Или, скажем, более тонкий танатологический диагноз: литература жива, но в ней нет уже никакой иерархии. Не прежней – а вообще никакой.
В прошлом «Барометре» я уже упоминал об ответе Александра Скидана на опрос сайта «Textura» о «поэте десятилетия».
Какое-то одно имя Скидан назвать отказался, пояснив:
…Строгая иерархичность давно распалась вместе с нормативной поэтикой. В разных поэтических поколениях и разных социокультурных стратах одновременно работают (или работали еще совсем недавно) несколько выдающихся авторов, исповедующих совершенно разные поэтики.
Соглашусь, выбор «поэта десятилетия» – вещь искусственная.
Но что касается строгой иерархичности, которая «давно распалась»…
А была ли она когда-то?
В советское время была официальная иерархия – из литераторов-лауреатов Сталинской, позже – Государственной премий. Рядом – еще несколько иерархий, с ней совершенно не совпадавших. Как порой и друг с другом. Или Щипачев и Мандельштам исповедовали одну и ту же поэтику? Недогонов и Сатуновский? Евтушенко и Айги?
Но и в досоветской литературе никакой «строгой иерархичности» не наблюдалось.
Тоже были разные иерархии. Была, скажем, Пушкинская премия, самая крупная, официальная, престижная, «иерархичная». Ни Брюсов, ни Блок, ни Белый, ни Сологуб, ни еще с десяток поэтов, по которым мы изучаем сегодня литературу начала прошлого века, не были ею награждены. Впрочем, и внутри самого русского модерна единой иерархии не было. Так же, как и сегодня «в разных поэтических поколениях и разных социокультурных стратах одновременно» работали «несколько выдающихся авторов, исповедующих совершенно разные поэтики». Возьмем хотя бы символистов – и футуристов…
Иерархии, единой и строгой, или даже нестрогой – в русской литературе, по крайней мере с начала девятнадцатого века, не было никогда. Был непрерывный поиск иерархии, выстраивание иерархии, конкуренция различных иерархий.
Единая иерархия была и остается понятием, концептом, не имеющим в истории литературы какого-либо соответствия, но исключительно для нее важным.

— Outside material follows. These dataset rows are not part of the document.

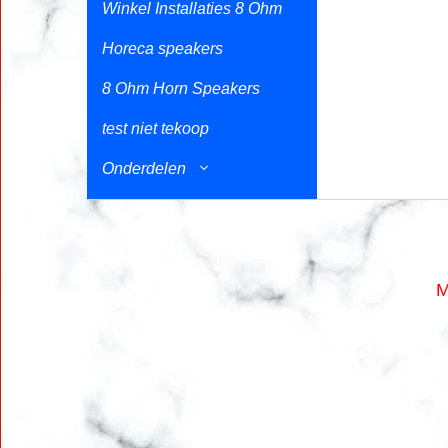
Winkel Installaties 8 Ohm
Horeca speakers
8 Ohm Horn Speakers
test niet tekoop
Onderdelen
M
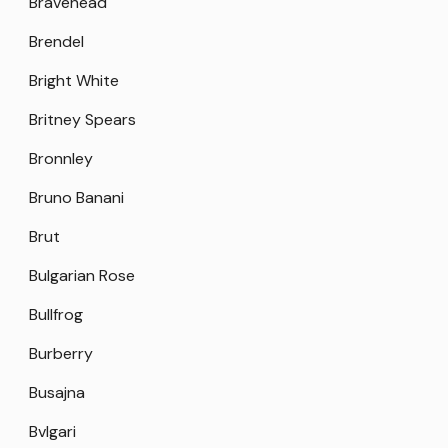
Bravehead
Brendel
Bright White
Britney Spears
Bronnley
Bruno Banani
Brut
Bulgarian Rose
Bullfrog
Burberry
Busajna
Bvlgari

Вроде «идеального газа», которого, как известно, не существует, но который необходим для понимания свойств газов реальных. Если нет идеи единой иерархичности, то что такое вообще все упоминаемые Скиданом имена (Юрьев, Рымбу, Суслова)? Почему именно они? С какой стати читатель должен верить – если «иерархичность давно распалась» – что это «выдающиеся авторы»?[177]
Можно было бы, конечно, за всеми этими разговорами о крушении литературной иерархии (а ведутся они уже давно) увидеть попытку утвердить свое представление об иерархичности, свою иерархию. В случае Скидана – состоящую из авторов курируемой им серии «Новая поэзия» издательства «НЛО»…

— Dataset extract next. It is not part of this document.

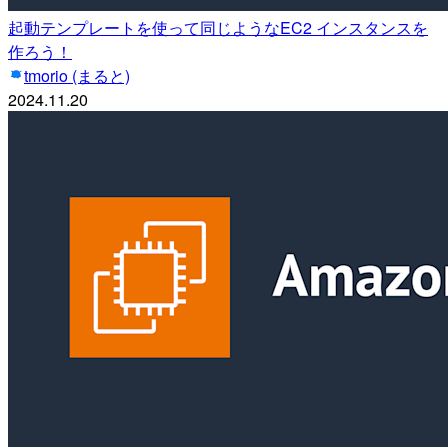
起動テンプレートを使って同じようなEC2 インスタンスを
作ろう！
tmorio (まると)
2024.11.20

Но не будем идти так далеко.
В конце концов, все упомянутые им персоналии, по крайней мере, относятся к сегменту серьезной (не массовой/развлекательной) и профессиональной (не самодеятельной) литературы. Какое место они в нем занимают – другой вопрос; тут как раз и возникают разночтения. И если бы дело касалось только конкуренции иерархий внутри этого сегмента, то не стоило бы и ломать копья.
Но разговоры о том, что иерархичность распалась или что нет больше «никакой “литературы” как целого», а есть только отдельные книги (Е. Вежлян[178]), или что у нас, как совсем недавно написал Владимир Березин, «критика сдохла за ненадобностью»[179] – имеют и внешний эффект. Эти разговоры, повторяясь на разные лады, становясь чуть ли не общим местом, – создают довольно жалкий образ современной литературы. Как такого дикого поля, свалки порушенных иерархий, где резвятся какие-то фрики.
А дальше – дальше всё логично: свято место пусто не бывает. Раз у вас тут, ребята, никакой иерархии, никакой критики и вообще даже никакой литературы, то мы – к вам. Со своими иерархиями, своей критикой, своей литературой. И идут, уверенно и весело. А мы гостеприимно распахиваем двери.
Вот в «Российской газете» (от 3 ноября 2020 г.) публикуется большое интервью с Дмитрием Кравчуком, основателем и владельцем двух самых крупных сайтов, публикующих самодеятельных литераторов, «Стихи. Ру» и «Проза. Ру».